Harmony Delacour cultive le calme, la patience, la confiance. Jusqu'à l'agression de trop. "Verbalement, j'en ai pris plein mon grade. Quand on voit un de ses collègues se faire casser le bras ou le poignet, à un moment, on se dit qu'il faudrait changer de voie." Le ras-le-bol guette, Harmony a envie de bifurquer. Elle reprend alors ses études en 2016. Et l'idée de devenir agente de sécurité germe. Elle a travaillé à leurs côtés et s'y voit bien. Après tout, elle a appris à gérer le stress, à juguler les tensions. Alors elle se lance.

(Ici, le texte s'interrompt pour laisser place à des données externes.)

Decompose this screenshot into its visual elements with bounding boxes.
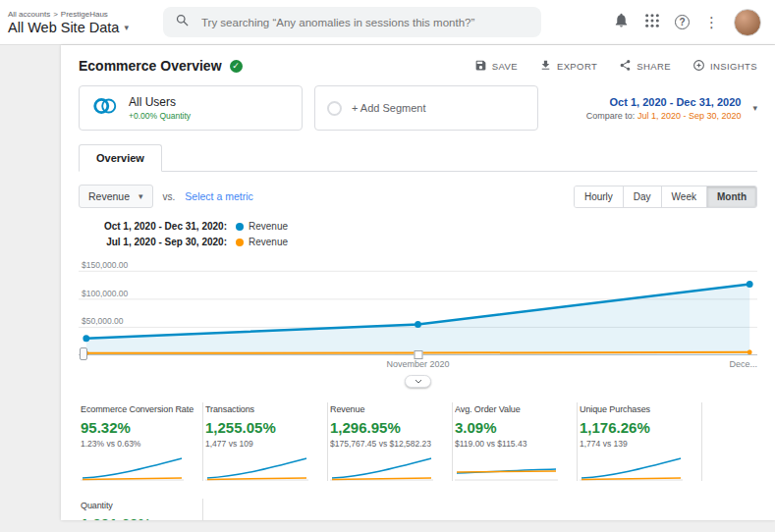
metric-dropdown[interactable]: Revenue ▾ [79,185,153,208]
y-axis-tick: $50,000.00 [80,316,126,326]
insights-button[interactable]: INSIGHTS [692,59,757,74]
report-actions: SAVE EXPORT SHARE [474,59,757,74]
y-axis-tick: $100,000.00 [80,289,130,298]
export-label: EXPORT [557,61,597,72]
export-button[interactable]: EXPORT [539,59,597,74]
segment-name: All Users [129,95,191,109]
avatar[interactable] [734,9,761,36]
sparkline [81,455,184,481]
legend-primary-range: Oct 1, 2020 - Dec 31, 2020: [79,221,236,232]
legend-dot-compare [236,239,244,246]
legend-compare-range: Jul 1, 2020 - Sep 30, 2020: [79,237,236,247]
granularity-month[interactable]: Month [706,186,756,207]
insights-label: INSIGHTS [710,61,757,72]
segment-all-users[interactable]: All Users +0.00% Quantity [79,85,303,131]
chevron-down-icon: ▾ [124,23,129,32]
timeline-scrubber[interactable] [414,350,422,359]
scorecard-comparison: 1,477 vs 109 [205,439,319,449]
date-range-primary: Oct 1, 2020 - Dec 31, 2020 [586,96,742,108]
scorecard-label: Revenue [330,404,444,414]
page-background: Ecommerce Overview ✓ SAVE EXPORT [0,45,775,532]
verified-check-icon: ✓ [230,60,243,73]
report-card: Ecommerce Overview ✓ SAVE EXPORT [61,45,775,520]
save-icon [474,59,487,74]
apps-grid-icon[interactable] [644,13,660,32]
scorecard-label: Quantity [81,501,194,510]
breadcrumb-account[interactable]: PrestigeHaus [61,10,108,19]
scorecard-comparison: 1,774 vs 139 [580,439,693,449]
breadcrumb-root[interactable]: All accounts [8,10,50,19]
scorecard-label: Transactions [205,404,319,414]
more-options-icon[interactable]: ⋮ [704,15,719,29]
x-axis-label-center: November 2020 [386,359,449,369]
search-icon [175,13,190,31]
account-selector[interactable]: All accounts > PrestigeHaus All Web Site… [8,10,145,35]
scorecard-value: 1,221.62% [81,515,194,520]
save-label: SAVE [492,61,518,72]
scorecard-label: Unique Purchases [580,404,693,414]
y-axis-tick: $150,000.00 [80,260,130,270]
export-icon [539,59,552,74]
share-label: SHARE [637,61,671,72]
add-segment-label: + Add Segment [352,102,426,114]
search-bar[interactable] [163,7,541,37]
segment-detail: +0.00% Quantity [129,111,191,121]
granularity-week[interactable]: Week [661,186,706,207]
tab-overview[interactable]: Overview [79,144,162,172]
scorecard-comparison: $175,767.45 vs $12,582.23 [330,439,444,449]
legend-dot-primary [236,223,244,231]
search-input[interactable] [199,16,529,29]
sparkline [205,455,308,481]
legend-compare-item: Revenue [236,237,757,247]
report-header: Ecommerce Overview ✓ SAVE EXPORT [79,58,757,74]
scorecard-comparison: 1.23% vs 0.63% [81,439,194,449]
timeline-drag-handle[interactable] [405,375,431,388]
scorecards: Ecommerce Conversion Rate 95.32% 1.23% v… [79,402,757,520]
share-button[interactable]: SHARE [619,59,671,74]
top-app-bar: All accounts > PrestigeHaus All Web Site… [0,0,775,45]
select-metric-link[interactable]: Select a metric [185,190,252,202]
help-icon[interactable]: ? [675,15,690,29]
scorecard-value: 1,176.26% [580,419,693,436]
metric-dropdown-value: Revenue [88,190,130,202]
chevron-down-icon: ▾ [752,103,757,113]
chart-legend: Oct 1, 2020 - Dec 31, 2020: Revenue Jul … [79,221,757,247]
granularity-day[interactable]: Day [623,186,661,207]
scorecard-value: 1,255.05% [205,419,319,436]
explorer-controls: Revenue ▾ vs. Select a metric Hourly Day… [79,185,757,208]
segment-row: All Users +0.00% Quantity + Add Segment … [79,85,757,131]
view-name[interactable]: All Web Site Data [8,20,119,35]
timeseries-svg [79,257,757,355]
timeseries-chart: $50,000.00$100,000.00$150,000.00 [79,257,757,355]
scorecard-unique-purchases: Unique Purchases 1,176.26% 1,774 vs 139 [578,402,702,481]
compare-range: Jul 1, 2020 - Sep 30, 2020 [637,111,742,121]
scorecard-avg-order-value: Avg. Order Value 3.09% $119.00 vs $115.4… [453,402,578,481]
chevron-down-icon: ▾ [138,191,143,201]
compare-label: Compare to: [586,111,637,121]
save-button[interactable]: SAVE [474,59,518,74]
scorecard-value: 3.09% [455,419,569,436]
date-range-compare: Compare to: Jul 1, 2020 - Sep 30, 2020 [586,111,742,121]
scorecard-value: 95.32% [81,419,194,436]
legend-primary-metric: Revenue [249,221,288,232]
breadcrumb-separator: > [53,10,58,19]
vs-label: vs. [163,191,176,202]
add-segment-button[interactable]: + Add Segment [314,85,538,131]
share-icon [619,59,632,74]
notifications-icon[interactable] [613,12,630,32]
scorecard-value: 1,296.95% [330,419,444,436]
date-range-selector[interactable]: Oct 1, 2020 - Dec 31, 2020 Compare to: J… [586,96,757,121]
scorecard-comparison: $119.00 vs $115.43 [455,439,569,449]
scorecard-ecommerce-conversion-rate: Ecommerce Conversion Rate 95.32% 1.23% v… [79,402,203,481]
page-title: Ecommerce Overview [79,58,222,74]
granularity-group: Hourly Day Week Month [574,186,757,208]
granularity-hourly[interactable]: Hourly [575,186,623,207]
segment-venn-icon [91,95,119,121]
sparkline [330,455,433,481]
x-axis-label-right: Dece... [729,359,757,369]
x-axis: November 2020 Dece... [79,359,757,372]
scorecard-quantity: Quantity 1,221.62% 1,956 vs 148 [79,499,203,520]
scorecard-label: Avg. Order Value [455,404,569,414]
sparkline [580,455,683,481]
breadcrumb[interactable]: All accounts > PrestigeHaus [8,10,145,19]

Elle intègre l'Afpa (Agence nationale pour la formation professionnelle des adultes), le plus gros organisme de formation de France, pour se reconvertir. "Beaucoup de mes amis m'ont encouragée, m'ont dit que j'avais une autorité naturelle, que je savais parler aux gens et réagir en cas d'urgence." Sa famille, elle, est plus réservée. "Mon mari et ma maman ont pris peur quand ils ont vu le contenu de la formation, comme l'habilitation au risque terroriste ou à la prise d'otage. C'est vrai qu'on est les premières cibles. Mais je risquais la même chose en tant qu'aide-soignante sans être formée."

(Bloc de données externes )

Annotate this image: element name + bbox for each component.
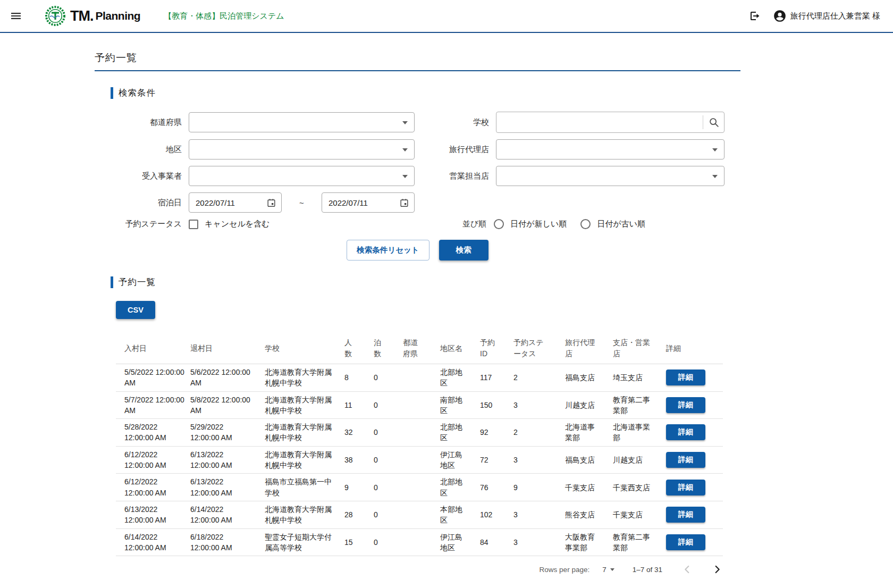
prefecture-select[interactable]	[189, 112, 415, 132]
logout-button[interactable]	[748, 10, 761, 22]
cell-district: 伊江島地区	[440, 528, 480, 556]
sort-order-label: 並び順	[462, 219, 486, 229]
cell-school: 福島市立福島第一中学校	[265, 474, 344, 501]
cell-checkout: 6/13/2022 12:00:00 AM	[190, 474, 265, 501]
cell-nights: 0	[374, 474, 403, 501]
column-header-5: 都道府県	[403, 333, 440, 364]
cell-prefecture	[403, 391, 440, 419]
cell-prefecture	[403, 528, 440, 556]
cell-district: 伊江島地区	[440, 446, 480, 474]
cell-nights: 0	[374, 419, 403, 447]
cell-booking-id: 92	[480, 419, 513, 447]
cell-people: 15	[344, 528, 374, 556]
cell-district: 北部地区	[440, 474, 480, 501]
cell-people: 11	[344, 391, 374, 419]
column-header-8: 予約ステータス	[513, 333, 565, 364]
district-label: 地区	[95, 145, 182, 155]
detail-button[interactable]: 詳細	[666, 507, 705, 523]
detail-button[interactable]: 詳細	[666, 534, 705, 550]
sort-oldest-label: 日付が古い順	[597, 219, 645, 229]
rows-per-page-label: Rows per page:	[540, 566, 590, 574]
sort-oldest-radio[interactable]	[580, 219, 591, 229]
previous-page-button[interactable]	[681, 564, 693, 575]
sort-newest-radio[interactable]	[494, 219, 504, 229]
section-accent-bar	[111, 87, 113, 99]
cell-checkin: 6/13/2022 12:00:00 AM	[116, 501, 190, 528]
cell-people: 8	[344, 364, 374, 392]
cell-school: 北海道教育大学附属札幌中学校	[265, 501, 344, 528]
main-content: 予約一覧 検索条件 都道府県 学校 地区 旅行代理店 受入事業者 営業担当店 宿…	[0, 33, 740, 575]
cell-checkout: 6/13/2022 12:00:00 AM	[190, 446, 265, 474]
calendar-icon	[266, 198, 276, 208]
results-table: 入村日退村日学校人数泊数都道府県地区名予約ID予約ステータス旅行代理店支店・営業…	[116, 333, 723, 556]
cell-prefecture	[403, 419, 440, 447]
stay-date-from-input[interactable]: 2022/07/11	[189, 192, 282, 213]
agency-select[interactable]	[496, 139, 724, 159]
cell-nights: 0	[374, 501, 403, 528]
stay-date-to-value: 2022/07/11	[328, 198, 368, 207]
detail-button[interactable]: 詳細	[666, 369, 705, 385]
next-page-button[interactable]	[711, 564, 723, 575]
cell-school: 北海道教育大学附属札幌中学校	[265, 364, 344, 392]
page-title: 予約一覧	[95, 51, 740, 71]
cell-checkout: 6/18/2022 12:00:00 AM	[190, 528, 265, 556]
cell-checkin: 5/28/2022 12:00:00 AM	[116, 419, 190, 447]
cell-checkin: 6/14/2022 12:00:00 AM	[116, 528, 190, 556]
cell-district: 北部地区	[440, 364, 480, 392]
search-actions: 検索条件リセット 検索	[95, 240, 740, 261]
cell-booking-id: 76	[480, 474, 513, 501]
rows-per-page-value: 7	[602, 566, 606, 574]
detail-button[interactable]: 詳細	[666, 397, 705, 413]
cell-prefecture	[403, 501, 440, 528]
cell-agency: 千葉支店	[565, 474, 613, 501]
chevron-down-icon	[610, 568, 614, 571]
results-section-header: 予約一覧	[111, 276, 740, 288]
detail-button[interactable]: 詳細	[666, 424, 705, 440]
cell-detail: 詳細	[666, 391, 723, 419]
cell-status: 2	[513, 419, 565, 447]
prefecture-label: 都道府県	[95, 117, 182, 128]
reset-button[interactable]: 検索条件リセット	[347, 240, 429, 261]
detail-button[interactable]: 詳細	[666, 452, 705, 468]
menu-button[interactable]	[10, 10, 22, 22]
calendar-icon	[399, 198, 409, 208]
detail-button[interactable]: 詳細	[666, 480, 705, 495]
cell-nights: 0	[374, 446, 403, 474]
cell-agency: 熊谷支店	[565, 501, 613, 528]
csv-button[interactable]: CSV	[116, 301, 155, 319]
stay-date-to-input[interactable]: 2022/07/11	[322, 192, 415, 213]
cell-agency: 福島支店	[565, 446, 613, 474]
column-header-7: 予約ID	[480, 333, 513, 364]
school-search-input[interactable]	[496, 112, 724, 133]
chevron-down-icon	[402, 148, 408, 152]
pagination-range: 1–7 of 31	[633, 566, 662, 574]
cell-detail: 詳細	[666, 419, 723, 447]
cell-checkout: 5/6/2022 12:00:00 AM	[190, 364, 265, 392]
table-header-row: 入村日退村日学校人数泊数都道府県地区名予約ID予約ステータス旅行代理店支店・営業…	[116, 333, 723, 364]
tm-logo-icon	[45, 5, 66, 27]
stay-date-range: 2022/07/11 ~ 2022/07/11	[189, 192, 415, 213]
search-section-title: 検索条件	[119, 87, 156, 99]
cell-people: 9	[344, 474, 374, 501]
operator-select[interactable]	[189, 166, 415, 186]
sales-office-select[interactable]	[496, 166, 724, 186]
cell-branch: 川越支店	[613, 446, 666, 474]
column-header-0: 入村日	[116, 333, 190, 364]
rows-per-page-select[interactable]: 7	[602, 566, 614, 574]
cell-detail: 詳細	[666, 446, 723, 474]
cell-branch: 北海道事業部	[613, 419, 666, 447]
table-row: 6/13/2022 12:00:00 AM6/14/2022 12:00:00 …	[116, 501, 723, 528]
table-row: 6/12/2022 12:00:00 AM6/13/2022 12:00:00 …	[116, 474, 723, 501]
cell-school: 北海道教育大学附属札幌中学校	[265, 391, 344, 419]
sales-office-label: 営業担当店	[422, 171, 489, 181]
district-select[interactable]	[189, 139, 415, 159]
include-cancel-label: キャンセルを含む	[205, 219, 269, 229]
cell-checkin: 5/5/2022 12:00:00 AM	[116, 364, 190, 392]
search-button[interactable]: 検索	[439, 240, 488, 261]
hamburger-icon	[10, 10, 22, 22]
cell-checkin: 6/12/2022 12:00:00 AM	[116, 474, 190, 501]
column-header-3: 人数	[344, 333, 374, 364]
include-cancel-checkbox[interactable]	[189, 220, 198, 229]
cell-checkout: 5/29/2022 12:00:00 AM	[190, 419, 265, 447]
date-separator: ~	[299, 198, 304, 207]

Dès la première semaine de cours, Harmony est élue cheffe d'équipe durant les mises en situation. "Il y avait quelques femmes, on a pu faire des cours de self-défense ensemble, même si je préférais travailler les interpellations avec des hommes car c'est ce qu'on va le plus croiser dans notre travail." Etre une femme dans ce métier particulièrement masculin ? Un atout selon elle. "L'objectif n'est pas de devenir une machine de guerre. Les hommes ont tendance à être plus frontaux. Moi, je ne peux pas affronter un mec de 2 mètres et de 125 kilos de muscles. Mon but est d'être plus rapide : quand on maîtrise bien sa vitesse d'intervention, il n'y a pas de soucis à neutraliser quelqu'un, même s'il est plus fort. Et c'est là-dessus que les femmes sont plus habiles que les hommes", souligne-t-elle.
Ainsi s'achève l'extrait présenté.